Pourquoi les navires de guerre russes sont-ils à Cuba ? | Guerre Russie-Ukraine


Mercredi, des dizaines d’habitants de La Havane se sont rassemblés et ont regardé les navires de guerre russes entrer dans le port principal de Cuba – dans le cadre de la dernière démonstration de force navale de Moscou dans un contexte de tensions accrues avec les États-Unis.

La nation caribéenne est un voisin des États-Unis, qui, à son point le plus proche, se trouve à environ 150 kilomètres (94 miles), mais entretient des relations tendues depuis des décennies.

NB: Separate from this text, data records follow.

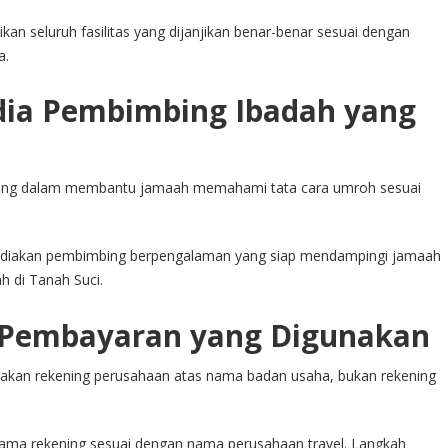
kan seluruh fasilitas yang dijanjikan benar-benar sesuai dengan
a.
edia Pembimbing Ibadah yang
nting dalam membantu jamaah memahami tata cara umroh sesuai
ediakan pembimbing berpengalaman yang siap mendampingi jamaah
h di Tanah Suci.
m Pembayaran yang Digunakan
kan rekening perusahaan atas nama badan usaha, bukan rekening
nama rekening sesuai dengan nama perusahaan travel. Langkah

Bien que ce ne soit pas la première fois que des navires de la marine russe visitent Cuba, ce convoi semble être le plus important depuis plusieurs années. La flotte devrait rester entre le 12 et le 17 juin et le public sera autorisé à visiter les navires.

Voici ce que nous savons sur les raisons pour lesquelles la Russie a envoyé des navires à Cuba maintenant, jusqu’où remontent les liens russo-cubains et pourquoi les deux se sont rapprochés au cours de l’année écoulée :

les gens prennent des photosDes gens prennent des photos du sous-marin nucléaire russe Kazan, qui fait partie du détachement naval russe en visite à Cuba, arrivant au port de La Havane, le 12 juin 2024. [Yamil Lage/AFP]
Pourquoi les navires de guerre sont-ils à La Havane ?

La flottille fait partie d’une visite de routine « amicale » entre les marines des deux pays, ont déclaré des responsables cubains. L’équipage à bord devrait mener des exercices d’entraînement militaire pendant son séjour dans les Caraïbes.

Mais les analystes estiment que la décision de Moscou est en grande partie destinée à renforcer la puissance navale dans l’arrière-cour des États-Unis. Ce détachement intervient après une escalade des tensions entre la Russie et les États-Unis, suite à la décision du président Joe Biden en mai d’autoriser l’Ukraine à attaquer des cibles russes avec des armes américaines.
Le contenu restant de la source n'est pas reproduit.